2019: Sixty

First exam down. Aww yeah.

Today wasn’t an excellent paper by any stretch of the imagination. However, it marked the start of exams, and the culmination of 1/6th of them. Also, it led to the revival of the whiteboard tradition in my room – where I write the entire schedule of examinations, and our plans for the day the exams end, and my roommate erases them one by one, as we destroy each paper and power through this entire set.

It brings the simplest kind of joy to our lives.

Today’s also the 1st of March! It’s pretty amazing how quickly time has flown by this year. GloPoWriMo is merely one month away now, which is rather exciting. And my summer holidays are closer as well.

2019: Fifty-Nine

There’s one day left to the first exam of this year’s mid-semester examination cycle. I’ve spoken earlier about how disenchanted I’ve become with the teaching-learning system at University, and with the entire mechanism of testing that we have over here, but as a student, irrespective of my criticism, the system is one that I must abide by. So here I am, scavenging for notes, and attempting to understand 60 days worth of lectures in one night. Welcome, to one week of an erratic sleep cycle, unhealthy binge eating, and loud music. If the electricity dies, welcome to one week of frustrated yelling loudly into the abyss (this applies throughout the year in the Boys Hostel, but especially so during exams).

So of course all I can think about today is Spotify.
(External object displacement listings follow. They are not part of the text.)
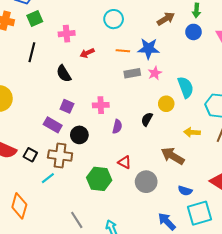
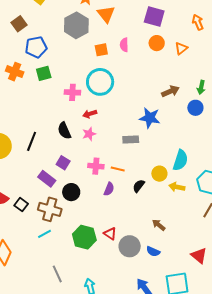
cyan circle: (114, 19) -> (100, 82), moved, size x1.4
orange line: (123, 51) -> (118, 169), moved
black line: (32, 52) -> (32, 141), moved
pink star: (155, 73) -> (89, 134), moved
cyan semicircle: (186, 87) -> (180, 160), turned 30
yellow arrow: (192, 132) -> (177, 187), moved
brown arrow: (173, 156) -> (159, 225), size x0.6
red triangle: (125, 162) -> (110, 234), moved
cyan line: (48, 178) -> (44, 234), moved
blue semicircle: (185, 191) -> (153, 251), moved

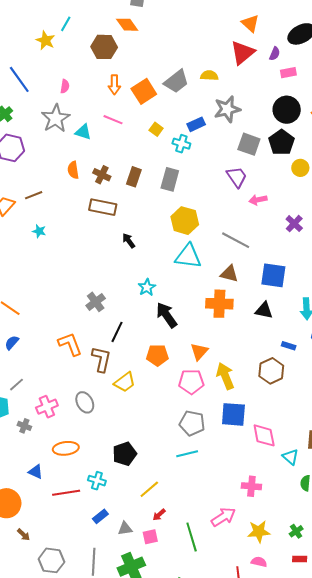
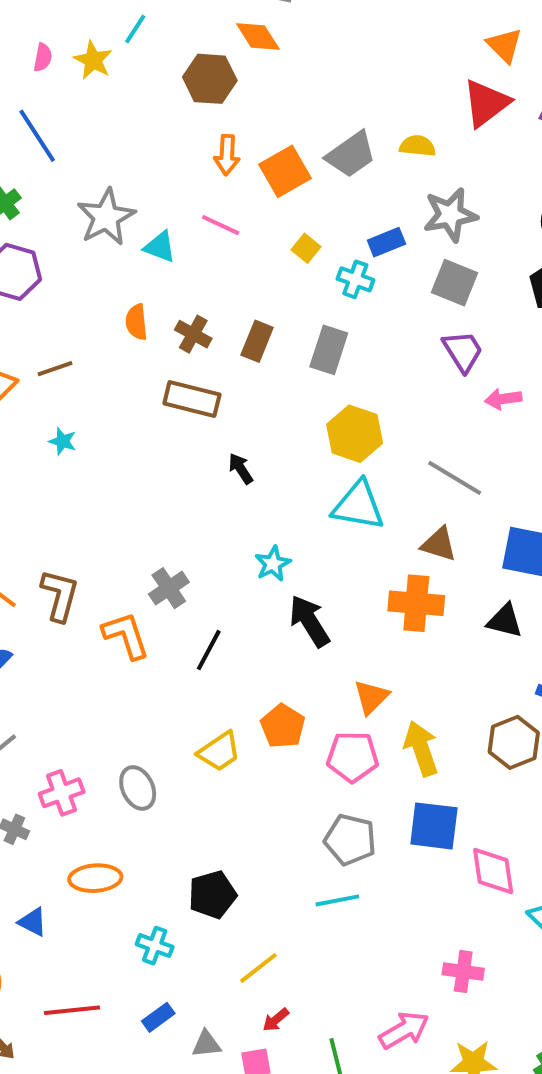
pink semicircle: (65, 86) -> (43, 57), moved
gray square: (249, 144) -> (455, 283), moved
orange L-shape: (70, 344) -> (126, 635), moved
orange pentagon: (157, 355) -> (283, 726), moved, turned 30
brown L-shape: (101, 359) -> (60, 595), moved
red line: (66, 493) -> (72, 1010), moved

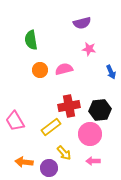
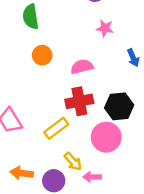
pink semicircle: (64, 69) -> (82, 67), moved
pink arrow: (93, 161) -> (92, 177), moved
I first heard about the service back in 2010, when I discovered that Americans paid for their music, and bought the songs that they listened to on their iPod. Much unlike the piracy I was used to, and accustomed to surviving off. Spotify caught my imagination because it offered streaming, and soon, I installed it, using a VPN, and then realizing my technological prowess would lead me to paying way too much for the service.

Thankfully my friend Bhukkad moved to America, leading to 3.5 years of mooching off his Spotify Premium account. It’s been great – I’ve had unlimited access to excellent music, no advertisements, and the ability to annoy him by changing the music he’s listening to. I also had the power to make music play in his earphones even though he didn’t want it, and once, caused him public embarrassment, I think, by making music play over his speakerphones.

It was great.

But Spotify launched in India, and I expressed my desire to buy an account. This is a departure from me being cheap, and I’m glad my parents supported it, because now I’ve got access to unlimited streaming for myself – and artists are being paid for their art as a result.
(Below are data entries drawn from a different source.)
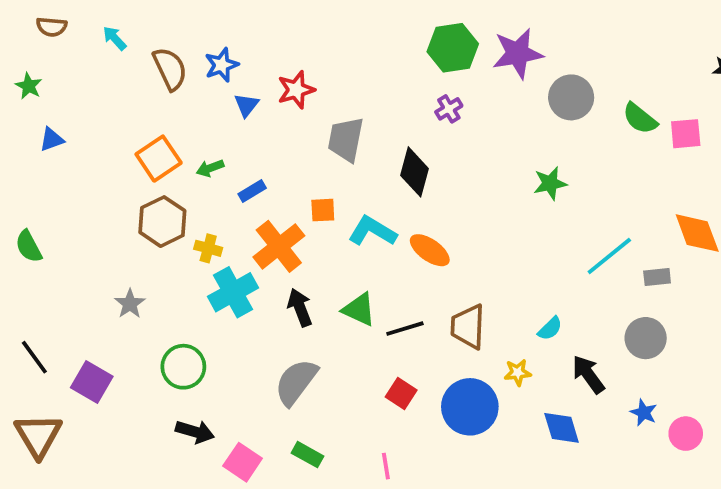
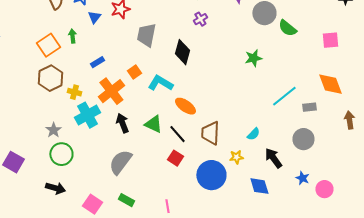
green semicircle: (640, 118) -> (287, 28), moved
pink square: (686, 134) -> (330, 40), moved
green arrow: (210, 168) -> (72, 36), moved, turned 104
orange square: (323, 210) -> (134, 72), turned -32
orange ellipse: (430, 250) -> (185, 106), moved
gray star: (130, 304) -> (53, 130), moved
black line: (405, 329) -> (177, 134), turned 66
red square: (401, 393) -> (175, 158), moved
black arrow: (195, 432) -> (55, 188), moved

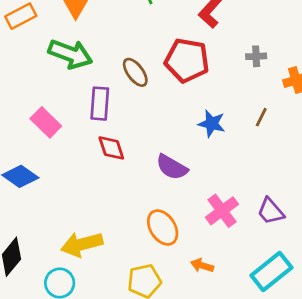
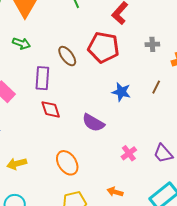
green arrow: (70, 54) -> (21, 43), size x0.6
pink cross: (222, 211) -> (129, 153), size x0.7
orange ellipse: (163, 228) -> (67, 163), moved
yellow arrow: (82, 244) -> (17, 164), moved, size x0.7

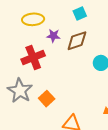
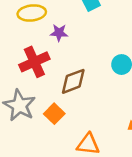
brown diamond: (77, 41) -> (73, 81), moved

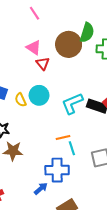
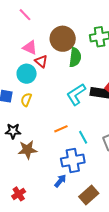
green semicircle: (87, 33) -> (75, 57), moved
cyan circle: (39, 95) -> (27, 74), moved
yellow semicircle: (21, 100) -> (26, 100), turned 56
orange line: (63, 138) -> (61, 129), moved

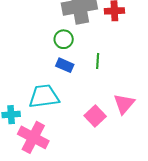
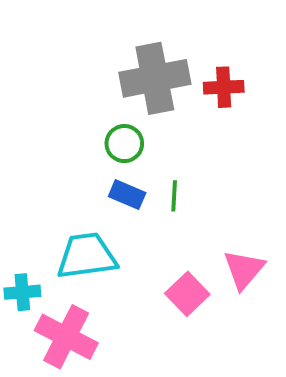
green line: (98, 61) -> (174, 196), moved

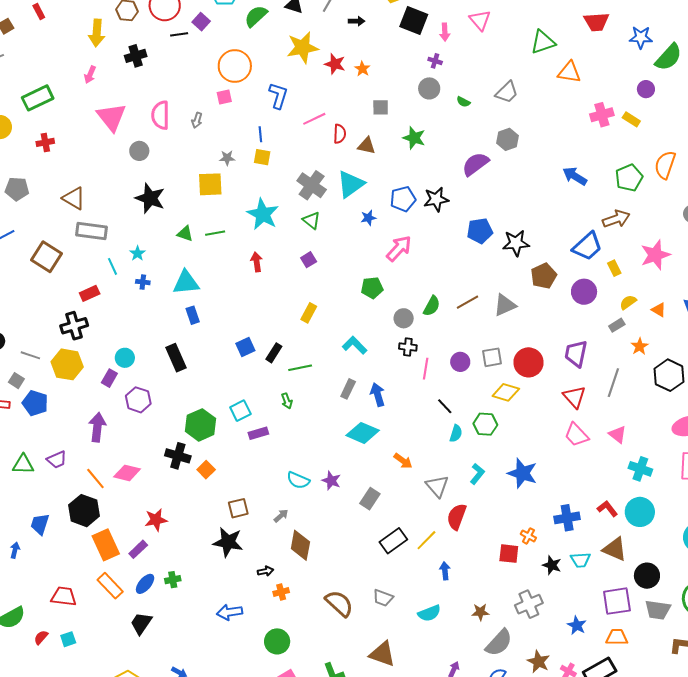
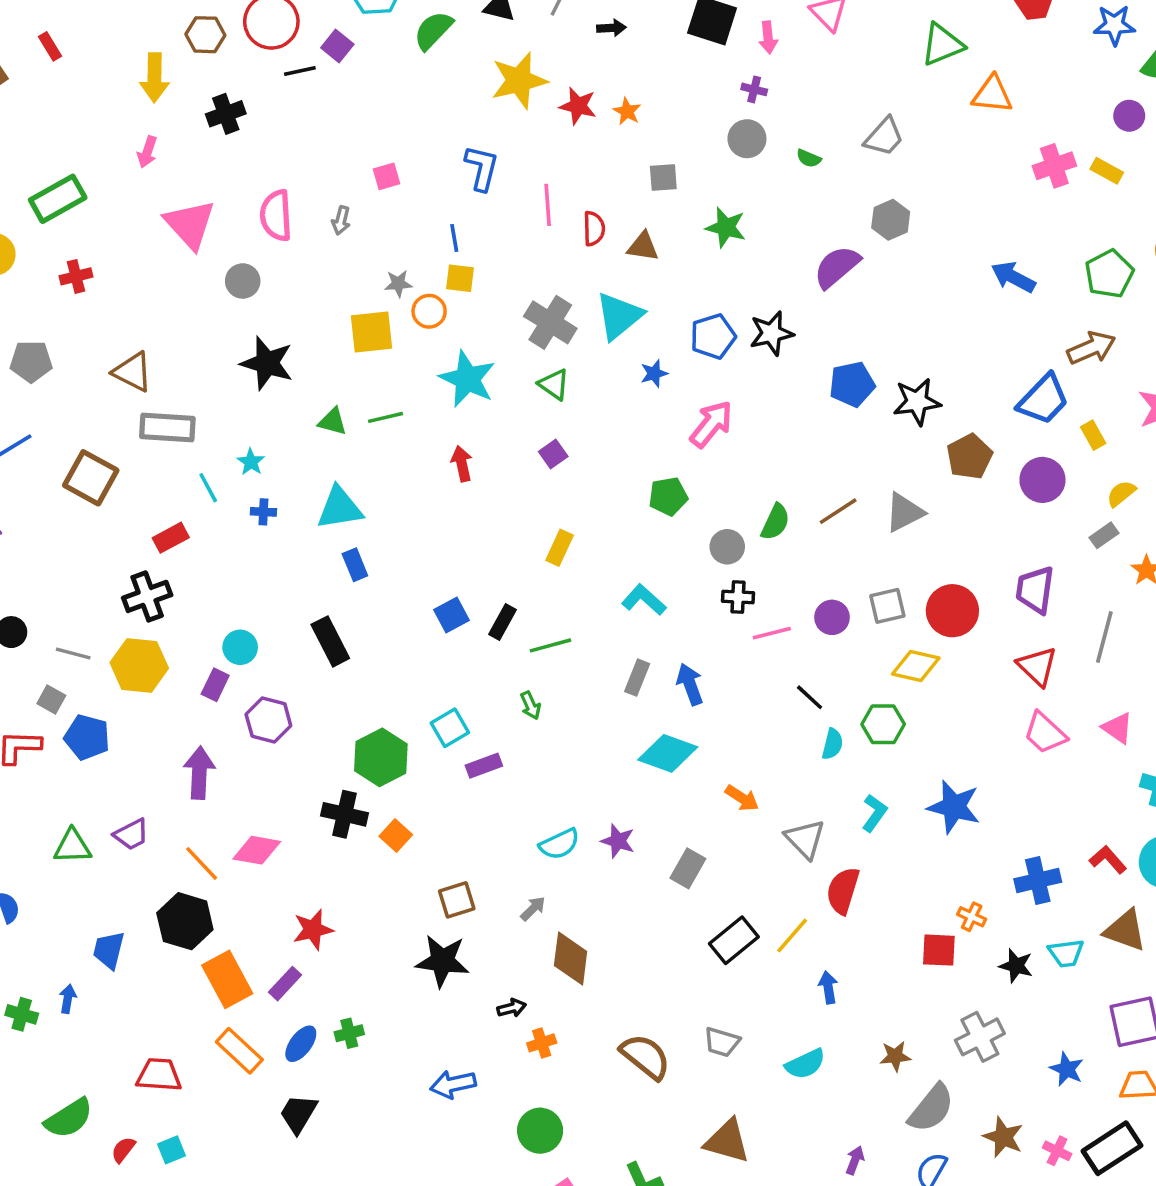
orange circle: (235, 66) -> (429, 311), moved, size x0.6
pink line: (314, 119) -> (548, 205), turned -65
pink line: (426, 369) -> (772, 633), turned 70
cyan semicircle: (298, 480) -> (559, 844), turned -45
The only thing I’m sad about is that I can no longer annoy Bhukkad.

2019: Fifty-Eight

There’s something homely about cheese Maggi. It’s nostalgic, delicious, and gives you a textural difference that is enjoyable and palatable. The Maggi purists claim that Maggi ought to be eaten without such additions, but I say, what is Maggi as a brand if not adaptable? The strength of the nations unhealthiness lies in our ability to take 2 minute Maggi and make it the most wholesome meal one has consumed.

As evidenced below:

2019: Fifty-Seven

What genuinely sucks is the remnants of illness. You know, the kind where you’re definitely not sick, but you still feel the bits of an illness that has just passed. Basically, having the taste and breath of phlegm every morning –  because it takes time for phlegm to pass out of your system is perhaps one of the worst feelings in the world.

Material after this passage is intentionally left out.